Javier Chávarri

About

When two worlds collide: using esy to consume BuckleScript ppxs from source

January 09, 2020

In this article, we will take a look at the existing landscape of ppx rewriters for BuckleScript. We will also see the work involved in preparing and publishing a ppx rewriter for their authors. Finally, we will present a different approach to publish and consume ppx rewriters in BuckleScript that relies on the cross-platform package manager esy.

when-two-worlds-collide-using-esy-to-consume-ppxs-from-source-in-bucklescript-01.jpg

🤓 What is a ppx

In Reason and OCaml there is a system called "pre-processor extensions", which are also known as ppx rewriters, or just "ppxs". As their name states, these programs pre-process the code: they run just after the compilation parsing stage has successfully ended, and before the type checking and other deeper parts of the compilation process start.

performance-of-records-in-bucklescript-02.png

High-level diagram showing where the ppx processing happens in the compilation process

Ppxs were originally introduced when a command line option -ppx was added to the OCaml compiler. This option allows to pass multiple paths to native applications binaries. These programs are then executed during the compilation of each file. Once the compilation starts, each ppx binary file defined in the list is given a serialized representation of the abstract syntax tree (AST) by the compiler, and produces another serialized AST. This process continues for all the ppxs, and all the modules built by the compiler.

🔧 How ppxs work in BuckleScript today

In BuckleScript, as it is a fork of OCaml, ppxs have been available from early on. BuckleScript exposes the command line flag -ppx from the bsconfig.json file, which is used to configure the build process (one can think of it as webpack.config.js). The property to set the list of ppx rewriters that will run is ppx-flags, so if we want to run 3 ppxs we will write something like:

"ppx-flags": [
  "graphql-ppx",
  "my-cool-ppx",
  "destroy-all-code-ppx"
],

So, if ppxs have been working for a long time in OCaml, and BuckleScript exposes a way to take advantage of that feature, where is the issue?

✍️ Being a BuckleScript ppx author

BuckleScript publishes regular releases of the compiler itself. Pre-built binaries for the most used platforms: macOS, Linux and Windows.

It also provides a really familiar way —at least for JavaScript developers— to make use of npm to enable the publication of source code for libraries or bindings packages. They can be written in Reason or OCaml syntax, and then they get compiled with the rest of the application that they are part of. BuckleScript application developers have access today to an increasing ecosystem of packages, published by hundreds of authors: more than 800 results in npm are returned for the word bucklescript.

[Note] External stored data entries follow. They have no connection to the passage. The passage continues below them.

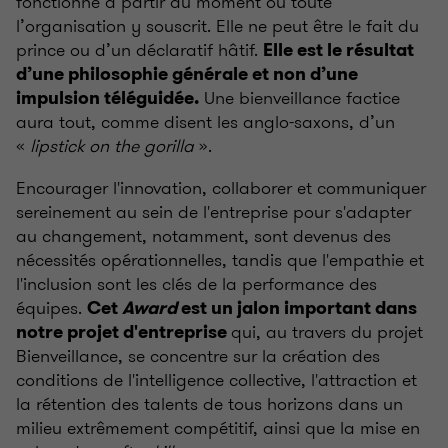
fonctionne à partir du moment où toute
l’organisation y souscrit. Elle ne peut être le fait du
prince ou d’un déclaratif hâtif.
Elle est le résultat
d’une philosophie générale et non d’une
Une bienveillance factice
impulsion téléguidée.
aura tout, comme disent les anglo-saxons, d’un
«
lipstick on the gorilla
».
Encourager l'innovation, collaborer et communiquer
sereinement au sein de l'entreprise pour s'adapter
au changement, notamment, sont devenus des
nécessités opérationnelles, tandis que l'empathie et
l'inclusion sont les clés de la performance des
équipes.
Cet
Award
est un jalon important dans
qui, au travers du projet
notre projet d'entreprise
Bienveillance, se concentre sur la création des
conditions de l'intelligence collective, l'attraction et
la rétention des talents de tous horizons dans un
milieu extrêmement compétitif, ainsi que la mise en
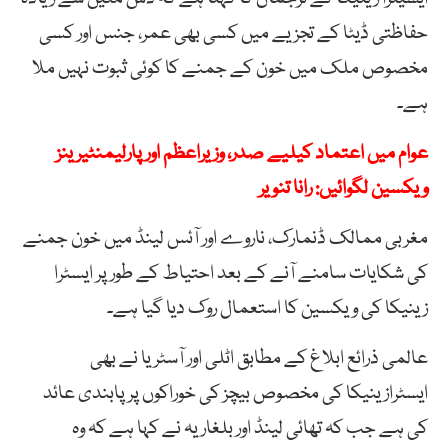
حفاظتی ڈیٹا کے تجزیے میں کسی بھی عمر، جنس اور کسی
مخصوص ملک میں خون کے جمنے کا کوئی ثبوت نہیں ملا
ہے۔
عوام میں اعتماد کیلیے صدر، وزیراعظم اور پارلیمنٹیرینز
ویکسین لگوائیں: رانا تنویر
مغربی ممالک ڈنمارک، ناروے اور آئس لینڈ میں خون جمنے
کی شکایات سامنے آنے کے بعد احتیاط کے طور پر ایسٹرا
زینیکا کی ویکسین کا استعمال روک دیا گیا ہے۔
عالمی ذرائع ابلاغ کے مطابق اٹلی اور آسٹریا نے بھی
ایسٹرازینیکا کی مخصوص بیچز کی خوراکوں پر پابندی عائد
کی ہے جب کہ تھائی لینڈ اور بلغاریہ نے کہا ہے کہ وہ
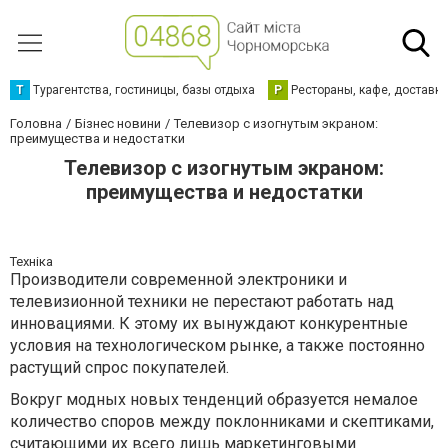
Т
Турагентства, гостиницы, базы отдыха
Р
Рестораны, кафе, доставк
Головна
Бізнес новини
Телевизор с изогнутым экраном:
преимущества и недостатки
Телевизор с изогнутым экраном:
преимущества и недостатки
Техніка
Производители современной электроники и
телевизионной техники не перестают работать над
инновациями. К этому их вынуждают конкурентные
условия на технологическом рынке, а также постоянно
растущий спрос покупателей.
Вокруг модных новых тенденций образуется немалое
количество споров между поклонниками и скептиками,
считающими их всего лишь маркетинговыми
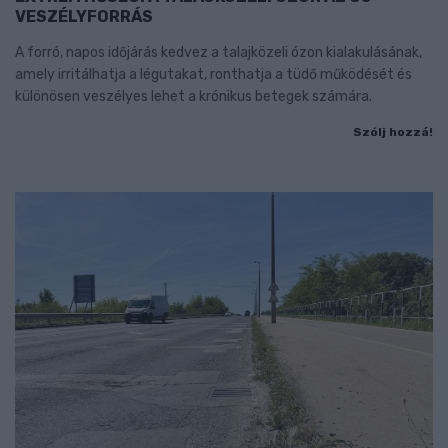
VESZÉLYFORRÁS
A forró, napos időjárás kedvez a talajközeli ózon kialakulásának,
amely irritálhatja a légutakat, ronthatja a tüdő működését és
különösen veszélyes lehet a krónikus betegek számára.
Szólj hozzá!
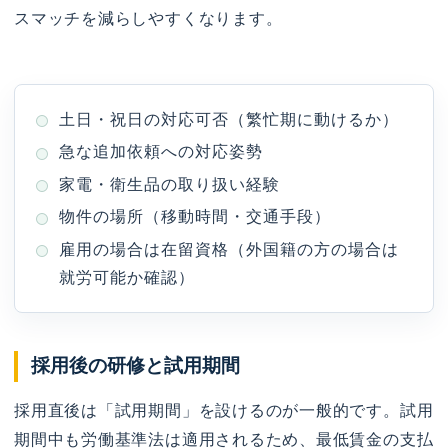
スマッチを減らしやすくなります。
土日・祝日の対応可否（繁忙期に動けるか）
急な追加依頼への対応姿勢
家電・衛生品の取り扱い経験
物件の場所（移動時間・交通手段）
雇用の場合は在留資格（外国籍の方の場合は
就労可能か確認）
採用後の研修と試用期間
採用直後は「試用期間」を設けるのが一般的です。試用
期間中も労働基準法は適用されるため、最低賃金の支払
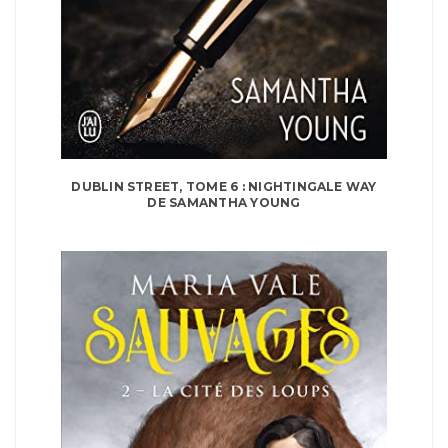
DUBLIN STREET, TOME 6 : NIGHTINGALE WAY
DE SAMANTHA YOUNG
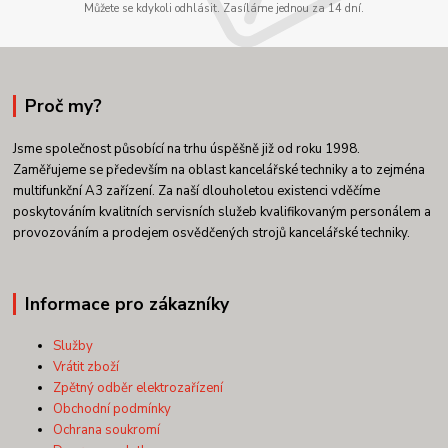
Můžete se kdykoli odhlásit. Zasíláme jednou za 14 dní.
Proč my?
Jsme společnost působící na trhu úspěšně již od roku 1998.
Zaměřujeme se především na oblast kancelářské techniky a to zejména
multifunkční A3 zařízení. Za naší dlouholetou existenci vděčíme
poskytováním kvalitních servisních služeb kvalifikovaným personálem a
provozováním a prodejem osvědčených strojů kancelářské techniky.
Informace pro zákazníky
Služby
Vrátit zboží
Zpětný odběr elektrozařízení
Obchodní podmínky
Ochrana soukromí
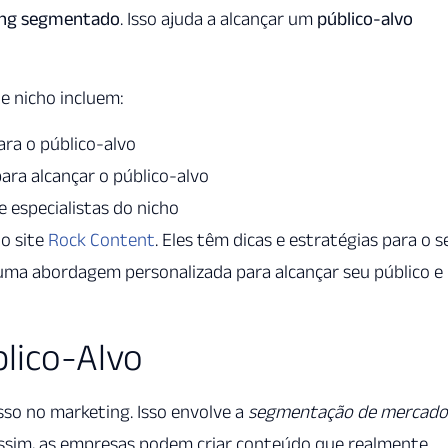
ing segmentado
. Isso ajuda a alcançar um
público-alvo
e nicho incluem:
ara o público-alvo
para alcançar o público-alvo
 especialistas do nicho
 o site
Rock Content
. Eles têm dicas e estratégias para o s
 uma abordagem personalizada para alcançar seu público e
blico-Alvo
esso no marketing. Isso envolve a
segmentação de mercado
Assim, as empresas podem criar conteúdo que realmente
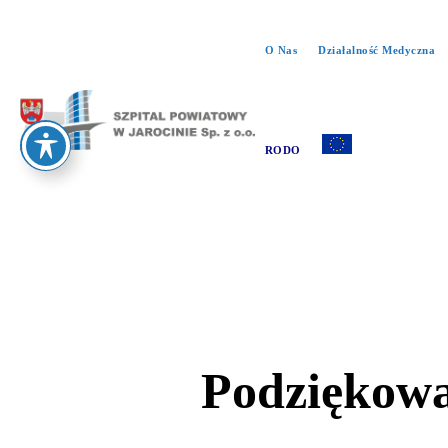
O Nas
Działalność Medyczna
RODO
Podziękowan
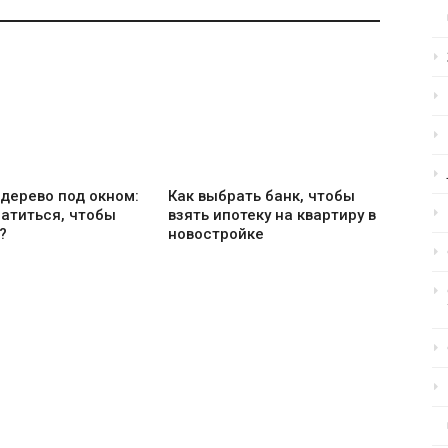
дерево под окном:
Как выбрать банк, чтобы
ратиться, чтобы
взять ипотеку на квартиру в
?
новостройке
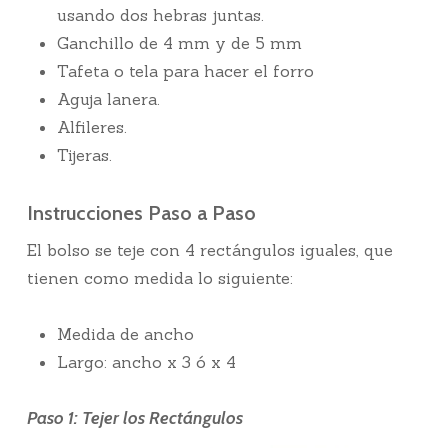
usando dos hebras juntas.
Ganchillo de 4 mm y de 5 mm
Tafeta o tela para hacer el forro
Aguja lanera.
Alfileres.
Tijeras.
Instrucciones Paso a Paso
El bolso se teje con 4 rectángulos iguales, que
tienen como medida lo siguiente:
Medida de ancho
Largo: ancho x 3 ó x 4
Paso 1: Tejer los Rectángulos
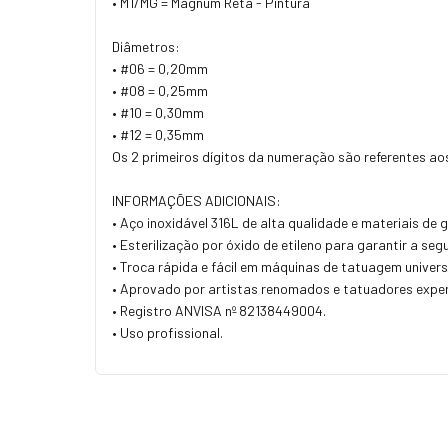
• M1/MG = Magnum Reta - Pintura
Diâmetros:
• #06 = 0,20mm
• #08 = 0,25mm
• #10 = 0,30mm
• #12 = 0,35mm
Os 2 primeiros dígitos da numeração são referentes ao
INFORMAÇÕES ADICIONAIS:
• Aço inoxidável 316L de alta qualidade e materiais de 
• Esterilização por óxido de etileno para garantir a seg
• Troca rápida e fácil em máquinas de tatuagem univers
• Aprovado por artistas renomados e tatuadores exper
• Registro ANVISA nº 82138449004.
• Uso profissional.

However, as of today, the BuckleScript compiler does not support any kind of system to build and link native libraries at compile time, like it does with BuckleScript-written packages. But who, you might ask, would want to write and use native libraries for a compiler that targets Javscript, which is platform independent? People who make and use ppxs, that's who! A ppx has to be native code because the AST that the compiler passes to it is in a binary format, and the libraries to work with them use native functions. An even if it was possible, running ppxs in something else than native would produce a huge drop in compilation performance.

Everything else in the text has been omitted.